I was browsing for some videos in Youtube until I remember my mother talked about Ms. Iza Calzado’s interview by no other than the King of Talk, Boy Abunda. One statement that caught me was “Ang hirap, di ako perpekto”.
It is so hard to be perfect to begin with because there’s no such thing as one. We are all created by God in His likeness and image, however, we are still not perfect. We had our own faults, our mistakes and our imperfections because after all, we are human beings.
Let me share my one imperfection and forgive me if I may sound bitter. I admit that I am no good in writing and grammar. I had a share of criticism by my friends when I asked them to read a draft of my post here. One friend of mine ridicule my own story of mine as lame and confused. Probably, they are expecting my own work as grandeous as Shakespeare or an inch of Nicholas Sparks. But it is not. Grammars and contents of that draft were scathe. It hurts me. Criticism crippled me. I almost stopped myself from the idea of writing and whenever I try to write, their voices echoes in my head. There is one time that I asked my mom if I am good at writing or I talked to a friend about this predicament.
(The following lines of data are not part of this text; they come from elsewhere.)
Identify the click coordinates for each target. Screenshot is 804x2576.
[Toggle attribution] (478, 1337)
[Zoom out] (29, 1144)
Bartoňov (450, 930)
But here I am now, still writing because it is my passion.
I am not perfect just as what everyone wanted nor I don’t like to follow most of the social norms. It is not me. I cannot always be the good guy that everyone is expecting nor I cannot always be the best student or whatever that everyone sees. It is hard to be in the radar of other people’s expectation because a single move, even in a move of an eyebrow stirs criticism. But I will always keep my imperfection (that I wanted to embrace and to love them) because it is me.
I am not perfect. The only perfect in me is my imperfection.
I am not perfect. The only perfect in me is my imperfection.